Based on how the linux version is ran I checked both these files:

$ file daml/lib/ld-linux-x86-64.so.2
daml/lib/ld-linux-x86-64.so.2: ELF 64-bit LSB shared object, x86-64, version 1 (GNU/Linux), static-pie linked, BuildID[sha1]=db50353a26600bb848b9a5541b1506e0a24cb34b, not stripped

$ file daml/lib/daml
daml/lib/daml: ELF 64-bit LSB executable, x86-64, version 1 (SYSV), dynamically linked, interpreter ld-undefined.so, for GNU/Linux 2.6.32, stripped

So it seems like there is no explicit ARM support even in OSX? I was expecting to see a Universal binary for osx but I guess even on native osx it must be using Rosetta…?

We currently only publish Intel versions of the SDK (amd64/x86_64).

On M1 macs, the SDK runs through Rosetta. You can easily see that in daily use by the delay there is when a new version of the SDK is run for the first time (that’s the time it takes Rosetta to “translate” the binary). Or, of course, using file on the binaries under ~/.daml.

We do not currently publish any arm64 binaries for any platform. So far our experience has been that the Intel SDK works well under Rosetta, and the use-case for an SDK Docker image remains elusive. Demand for arm64 support on Linux is also very low outside of the Docker use-case.

Ok that makes sense.

Although I would say the use case for docker in general is very strong.

We have existing docker-compose configurations that we’re using for all of our workflows for our other products which really unifies and streamlines our development. We use the same workflow to deploy on our shared instances, ci pipelines, as we do locally via compose. It automates and encapsulates our workflow instead of relying on local laptop state.

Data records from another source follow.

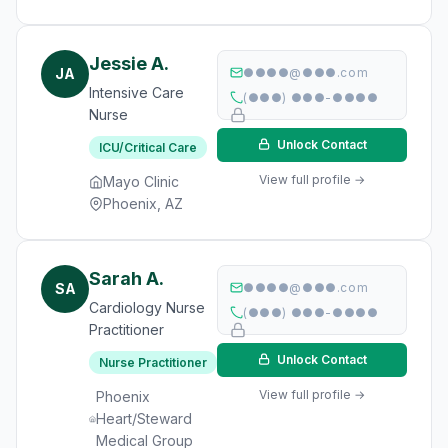
Jessie A.
JA
●●●●@●●●.com
Intensive Care
(●●●) ●●●-●●●●
Nurse
Unlock Contact
ICU/Critical Care
View full profile →
Mayo Clinic
Phoenix, AZ
Sarah A.
SA
●●●●@●●●.com
Cardiology Nurse
(●●●) ●●●-●●●●
Practitioner
Unlock Contact
Nurse Practitioner
View full profile →
Phoenix
Heart/Steward
Medical Group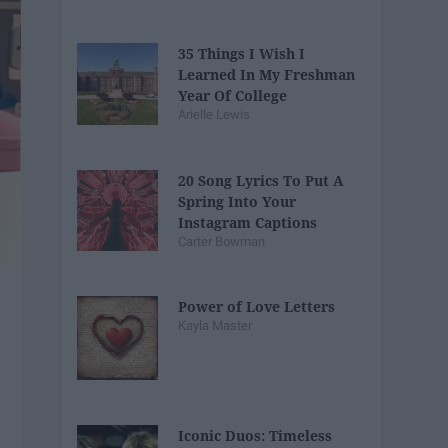
35 Things I Wish I
Learned In My Freshman
Year Of College
Arielle Lewis
20 Song Lyrics To Put A
Spring Into Your
Instagram Captions
Carter Bowman
Power of Love Letters
Kayla Master
Iconic Duos: Timeless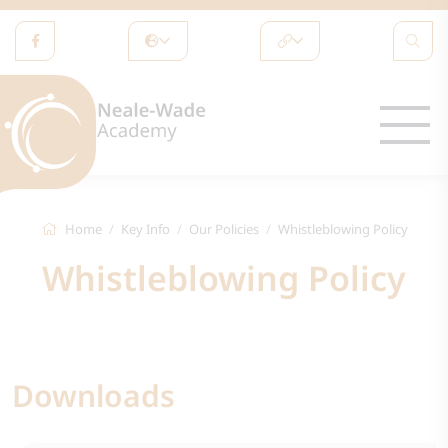
Home
Key Info
Our Policies
Whistleblowing Policy
Whistleblowing Policy
Downloads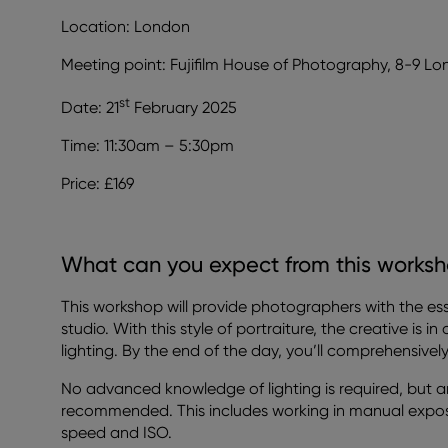
Location: London
Meeting point: Fujifilm House of Photography, 8-9 L
st
Date: 21
February 2025
Time: 11:30am – 5:30pm
Price: £169
What can you expect from this works
This workshop will provide photographers with the essen
studio. With this style of portraiture, the creative is i
lighting. By the end of the day, you’ll comprehensive
No advanced knowledge of lighting is required, but 
recommended. This includes working in manual expo
speed and ISO.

I think the next question to figure out is how do we debug why it’s segfualting inside of docker but not natively on osx. A lot of software has gone through this similar issue with osx’s move to arm so it shouldn’t be too hard to figure out. Rosetta is kicking in and working for the rest of the container and all binaries inside of it but something is failing when it comes to Daml.

Any idea how we could capture a stack trace or something along those lines to figure out exactly which instructions its failing on?

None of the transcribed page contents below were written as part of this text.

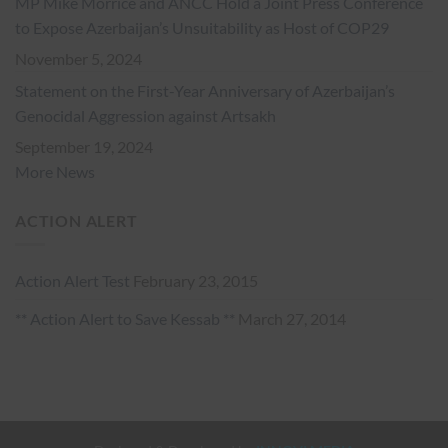
MP Mike Morrice and ANCC Hold a Joint Press Conference
to Expose Azerbaijan’s Unsuitability as Host of COP29
November 5, 2024
Statement on the First-Year Anniversary of Azerbaijan’s
Genocidal Aggression against Artsakh
September 19, 2024
More News
ACTION ALERT
Action Alert Test
February 23, 2015
** Action Alert to Save Kessab **
March 27, 2014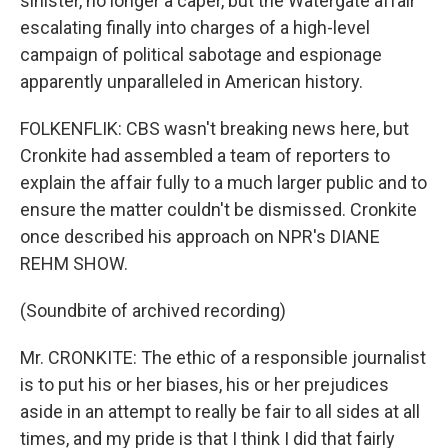
sinister, no longer a caper, but the Watergate affair
escalating finally into charges of a high-level
campaign of political sabotage and espionage
apparently unparalleled in American history.
FOLKENFLIK: CBS wasn't breaking news here, but
Cronkite had assembled a team of reporters to
explain the affair fully to a much larger public and to
ensure the matter couldn't be dismissed. Cronkite
once described his approach on NPR's DIANE
REHM SHOW.
(Soundbite of archived recording)
Mr. CRONKITE: The ethic of a responsible journalist
is to put his or her biases, his or her prejudices
aside in an attempt to really be fair to all sides at all
times, and my pride is that I think I did that fairly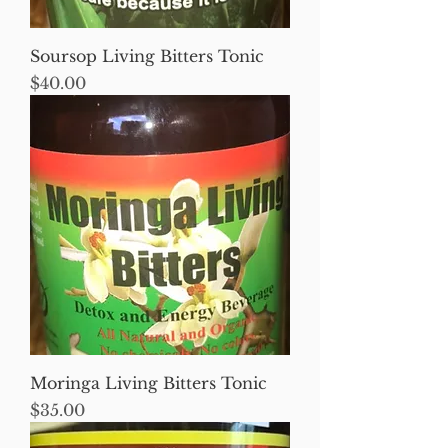
Soursop Living Bitters Tonic
Price
$40.00
Moringa Living Bitters Tonic
Price
$35.00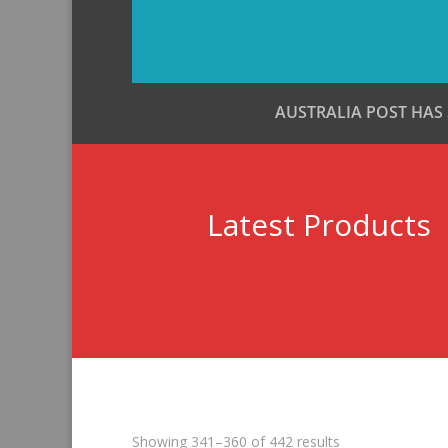
AUSTRALIA POST HAS
Latest Products
Sorted
Showing 341–360 of 442 results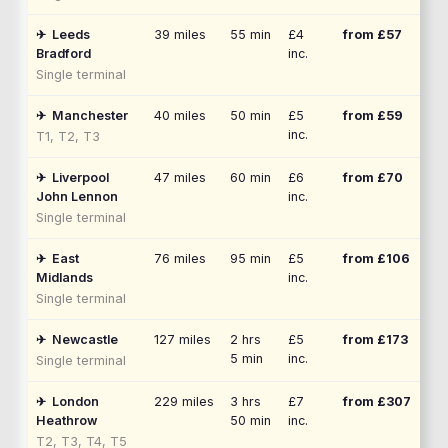
✈
Leeds
39
miles
55 min
£4
from £
57
Bradford
inc.
Single terminal
✈
Manchester
40
miles
50 min
£5
from £
59
inc.
T1, T2, T3
✈
Liverpool
47
miles
60 min
£6
from £
70
John Lennon
inc.
Single terminal
✈
East
76
miles
95 min
£5
from £
106
Midlands
inc.
Single terminal
✈
Newcastle
127
miles
2 hrs
£5
from £
173
5 min
inc.
Single terminal
✈
London
229
miles
3 hrs
£7
from £
307
Heathrow
50 min
inc.
T2, T3, T4, T5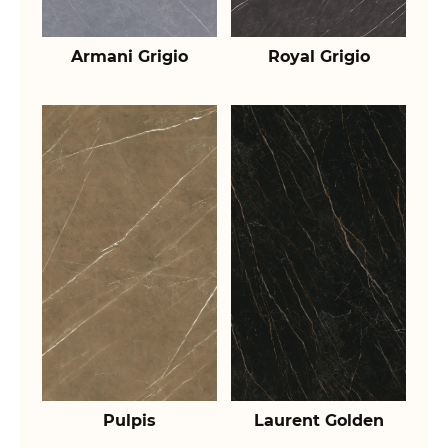
Armani Grigio
Royal Grigio
Pulpis
Laurent Golden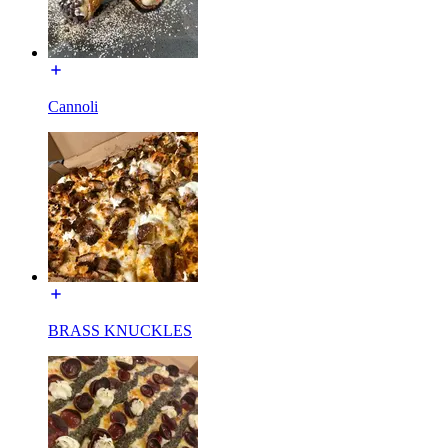
Cannoli
BRASS KNUCKLES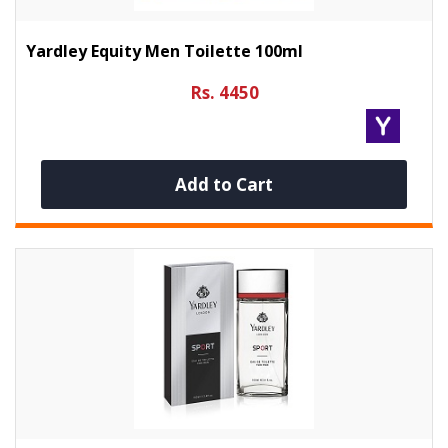
Yardley Equity Men Toilette 100ml
Rs. 4450
Add to Cart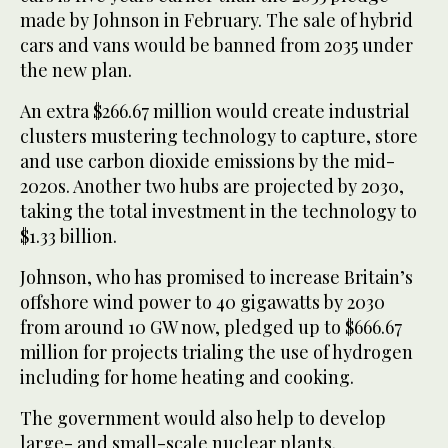
made by Johnson in February. The sale of hybrid
cars and vans would be banned from 2035 under
the new plan.
An extra $266.67 million would create industrial
clusters mustering technology to capture, store
and use carbon dioxide emissions by the mid-
2020s. Another two hubs are projected by 2030,
taking the total investment in the technology to
$1.33 billion.
Johnson, who has promised to increase Britain’s
offshore wind power to 40 gigawatts by 2030
from around 10 GW now, pledged up to $666.67
million for projects trialing the use of hydrogen
including for home heating and cooking.
The government would also help to develop
large- and small-scale nuclear plants.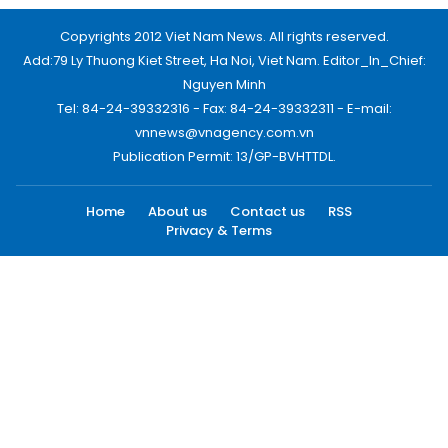
Copyrights 2012 Viet Nam News. All rights reserved.
Add:79 Ly Thuong Kiet Street, Ha Noi, Viet Nam. Editor_In_Chief:
Nguyen Minh
Tel: 84-24-39332316 - Fax: 84-24-39332311 - E-mail:
vnnews@vnagency.com.vn
Publication Permit: 13/GP-BVHTTDL.
Home
About us
Contact us
RSS
Privacy & Terms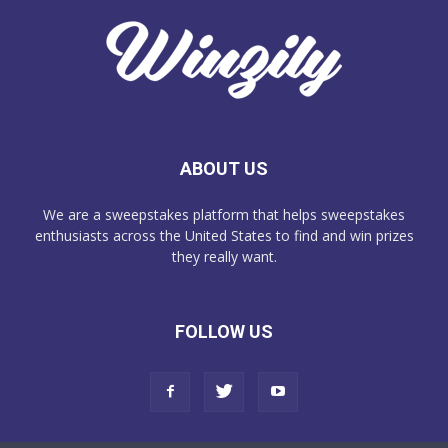
ABOUT US
We are a sweepstakes platform that helps sweepstakes
enthusiasts across the United States to find and win prizes
they really want.
FOLLOW US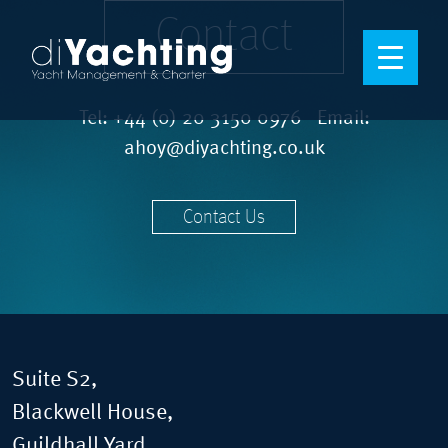
Contact
Tel:
+44 (0) 20 3150 0976
Email:
ahoy@diyachting.co.uk
Contact Us
Suite S2,
Blackwell House,
Guildhall Yard,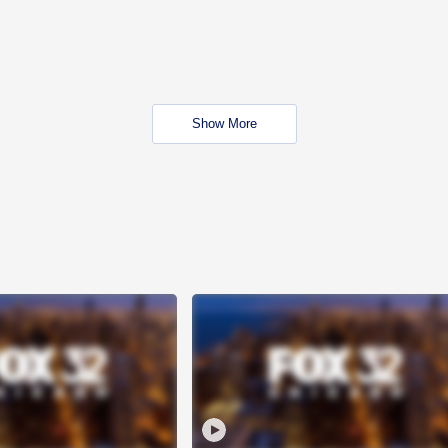
Show More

Thanks for attention on this so far! I was worried we’d never get any traction on this so I’m happy to see some dialogue here.

1 Like

My understanding is that Docker runs in a stealthy Linux VM, and therefore Rosetta has nothing to do with it. I assume it is segfaulting because it is a Linux amd64 binary running on a Linux arm64 (virtual) machine.

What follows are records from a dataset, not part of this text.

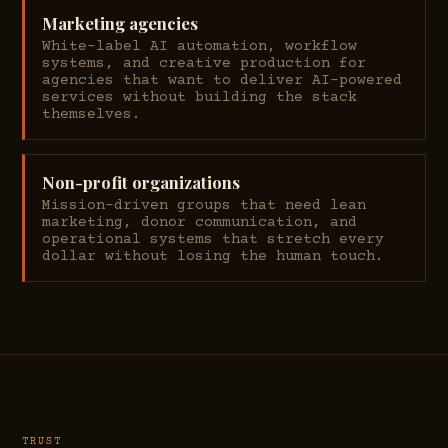
Marketing agencies
White-label AI automation, workflow
systems, and creative production for
agencies that want to deliver AI-powered
services without building the stack
themselves.
Non-profit organizations
Mission-driven groups that need lean
marketing, donor communication, and
operational systems that stretch every
dollar without losing the human touch.
TRUST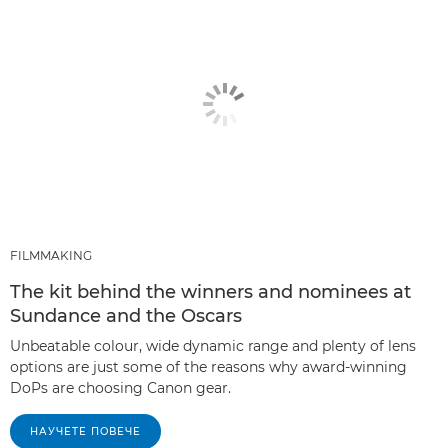
FILMMAKING
The kit behind the winners and nominees at
Sundance and the Oscars
Unbeatable colour, wide dynamic range and plenty of lens
options are just some of the reasons why award-winning
DoPs are choosing Canon gear.
НАУЧЕТЕ ПОВЕЧЕ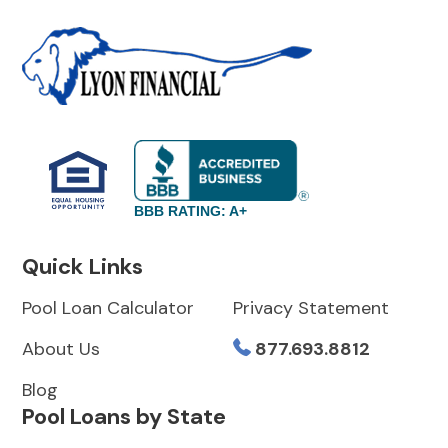
BBB RATING: A+
Quick Links
Pool Loan Calculator
Privacy Statement
About Us
877.693.8812
Blog
Pool Loans by State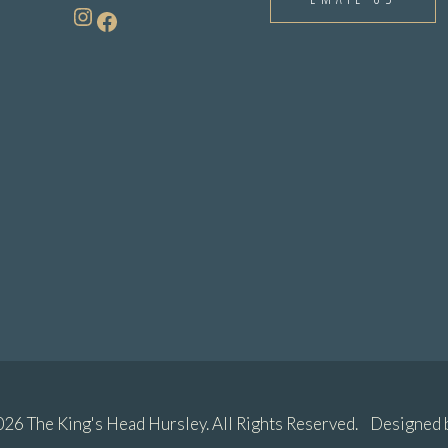
Instagram
Facebook
26 The King's Head Hursley. All Rights Reserved. Designed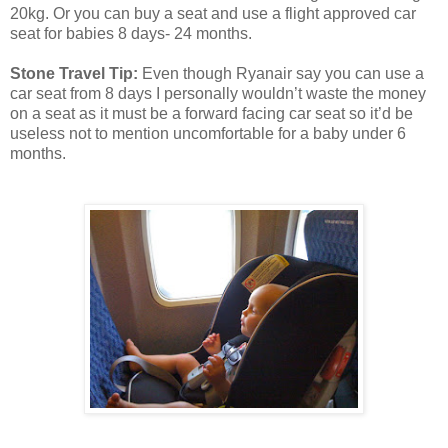
20kg. Or you can buy a seat and use a flight approved car
seat for babies 8 days- 24 months.
Stone Travel Tip:
Even though Ryanair say you can use a
car seat from 8 days I personally wouldn’t waste the money
on a seat as it must be a forward facing car seat so it’d be
useless not to mention uncomfortable for a baby under 6
months.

It’s a Haskell binary and the Haskell runtime is not big on stack traces as far as I’m aware. I’m not a proficient Haskell developer myself so there may be techniques I’m not aware of. But I don’t think this is the right direction of investigation; I think what we’d want here is to build the SDK for Linux arm64. We don’t currently have that setup (we do not have Linux arm64 machines as part of our CI fleet and Haskell (GHC) does not, as far as I know, do cross compilation), so I can’t comment on how hard or easy it would be. Maybe it’s just a matter of running the normal build on an arm64 Linux machine; maybe that won’t work at all and there are lots of changes to make.

Can you elaborate on that? Specifically, why do you need the SDK as part of that workflow?